# Finding line after yard reno



## sportster (9 mo ago)

I had to terminate the side yard irrigation line (3 heads) after we had our swimming pool put in. Is there any way that I could locate the supply line so that I could tie back into it or am I better just digging a new run?

I have a valve box in the yard where I stopped the supply line and wiring (was another valve box but pool took that area). There was about a 10' section of pipe that was removed. It is about 25' to the first head from the box.

Thanks


----------



## sportster (9 mo ago)

So its appearing to me that I need to just run a new supply line. I didn't think anyone would have any tricks on finding the old line but I thought I would give it a shot.


----------



## ScottieBones (Apr 2, 2020)

A private utility locator told me once that they can fish a wire in the pipe and trace it that way. Maybe call a local guy to see if they can do it.

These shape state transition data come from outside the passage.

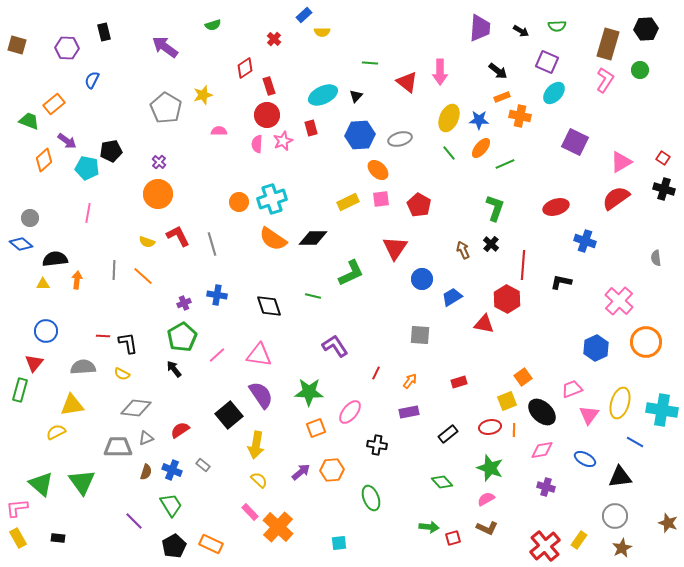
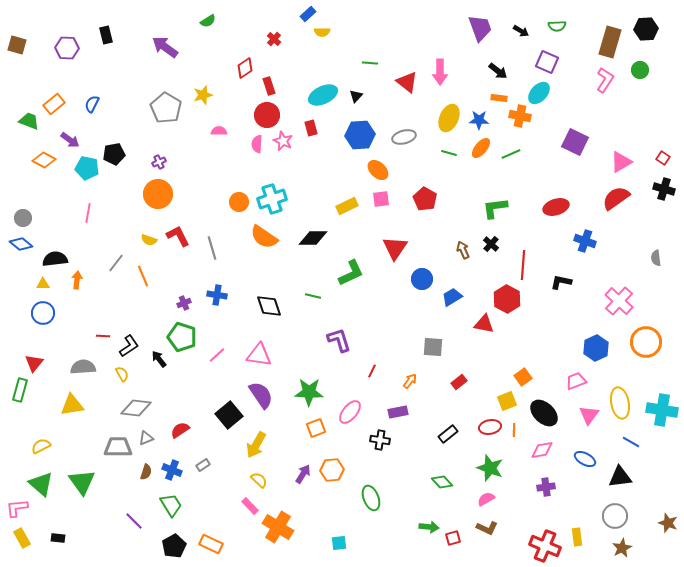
blue rectangle at (304, 15): moved 4 px right, 1 px up
green semicircle at (213, 25): moved 5 px left, 4 px up; rotated 14 degrees counterclockwise
purple trapezoid at (480, 28): rotated 24 degrees counterclockwise
black rectangle at (104, 32): moved 2 px right, 3 px down
brown rectangle at (608, 44): moved 2 px right, 2 px up
blue semicircle at (92, 80): moved 24 px down
cyan ellipse at (554, 93): moved 15 px left
orange rectangle at (502, 97): moved 3 px left, 1 px down; rotated 28 degrees clockwise
gray ellipse at (400, 139): moved 4 px right, 2 px up
purple arrow at (67, 141): moved 3 px right, 1 px up
pink star at (283, 141): rotated 24 degrees counterclockwise
black pentagon at (111, 151): moved 3 px right, 3 px down
green line at (449, 153): rotated 35 degrees counterclockwise
orange diamond at (44, 160): rotated 70 degrees clockwise
purple cross at (159, 162): rotated 24 degrees clockwise
green line at (505, 164): moved 6 px right, 10 px up
yellow rectangle at (348, 202): moved 1 px left, 4 px down
red pentagon at (419, 205): moved 6 px right, 6 px up
green L-shape at (495, 208): rotated 116 degrees counterclockwise
gray circle at (30, 218): moved 7 px left
orange semicircle at (273, 239): moved 9 px left, 2 px up
yellow semicircle at (147, 242): moved 2 px right, 2 px up
gray line at (212, 244): moved 4 px down
gray line at (114, 270): moved 2 px right, 7 px up; rotated 36 degrees clockwise
orange line at (143, 276): rotated 25 degrees clockwise
blue circle at (46, 331): moved 3 px left, 18 px up
gray square at (420, 335): moved 13 px right, 12 px down
green pentagon at (182, 337): rotated 24 degrees counterclockwise
black L-shape at (128, 343): moved 1 px right, 3 px down; rotated 65 degrees clockwise
purple L-shape at (335, 346): moved 4 px right, 6 px up; rotated 16 degrees clockwise
black arrow at (174, 369): moved 15 px left, 10 px up
red line at (376, 373): moved 4 px left, 2 px up
yellow semicircle at (122, 374): rotated 147 degrees counterclockwise
red rectangle at (459, 382): rotated 21 degrees counterclockwise
pink trapezoid at (572, 389): moved 4 px right, 8 px up
yellow ellipse at (620, 403): rotated 28 degrees counterclockwise
purple rectangle at (409, 412): moved 11 px left
black ellipse at (542, 412): moved 2 px right, 1 px down
yellow semicircle at (56, 432): moved 15 px left, 14 px down
blue line at (635, 442): moved 4 px left
yellow arrow at (256, 445): rotated 20 degrees clockwise
black cross at (377, 445): moved 3 px right, 5 px up
gray rectangle at (203, 465): rotated 72 degrees counterclockwise
purple arrow at (301, 472): moved 2 px right, 2 px down; rotated 18 degrees counterclockwise
purple cross at (546, 487): rotated 24 degrees counterclockwise
pink rectangle at (250, 512): moved 6 px up
orange cross at (278, 527): rotated 12 degrees counterclockwise
yellow rectangle at (18, 538): moved 4 px right
yellow rectangle at (579, 540): moved 2 px left, 3 px up; rotated 42 degrees counterclockwise
red cross at (545, 546): rotated 28 degrees counterclockwise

https://www.google.com/search?q=private+utility+locating+near+me


----------



## Rig2 (Sep 3, 2018)

At my job we dig a lot on old properties. We always get the 811 cleared and check with land and home owner. But we always do what we call "witch" the path. It's just two 24 inch brazing rods that are bent at a 90* degree at the last 6 inches. Hold it in your hands just enough right to where they can't freely swing but loose enough to to slightly move. Then walk the yard where you think the line might be and the rods will cross when you get above the line. The rods usually cross over disturbed soil, which is usually where an unknown line is. You look dumb doing it, like bugs bunny in the desert looking for water. But we have found many unknown and unmarked lines this way. Not sure what the technical term is but the old man who taught/showed me called it "witching". If you can't find or have brazing rod, welding rod or an old coat hangers straightened out have worked in a pinch.


----------



## Rig2 (Sep 3, 2018)

@sportster I just looked up witching water lines on google and a bunch of information and YouTube videos came up. I never really researched it, just learned itoff the knowledge of the old man.


----------



## JML (Jul 26, 2021)

I guess I don't understand the issue. You terminated the line, so should have an idea of roughly where you cut. Or go to the last remaining head on that valve line and locate/branch from there.

Rig22 mentioned 811 and it can vary by state what they'll do. In WA they won't set foot on your property; they mark city owned land only. So essentially they spray a single dot right where the sidewalk meets grass.


----------



## BBLOCK (Jun 8, 2020)

metal coat hangers and witch it. some ppl can do it and some can't. i can find anything buried in the ground with just two coat hangers cut and held between my hands.

showed my irrigation guy when he came to install, he had no clue, for 20 some odd years he could of been using the trick lol


----------



## sportster (9 mo ago)

The PVC line was pulled up when they cut into my hill to make a road for the concrete truck to get around back. The path was about 10' wide and since the pvc was sticking out it was cut off on the other side of the road which is why I don't know exactly where it is.

They are no electrical lines going to that run as the valve was behind that point. I don't think 811 can find PVC but maybe i'm wrong? Same thing for the witching, can that be done on a pvc line with no water in it?

It might be simpler to just run a new line.


----------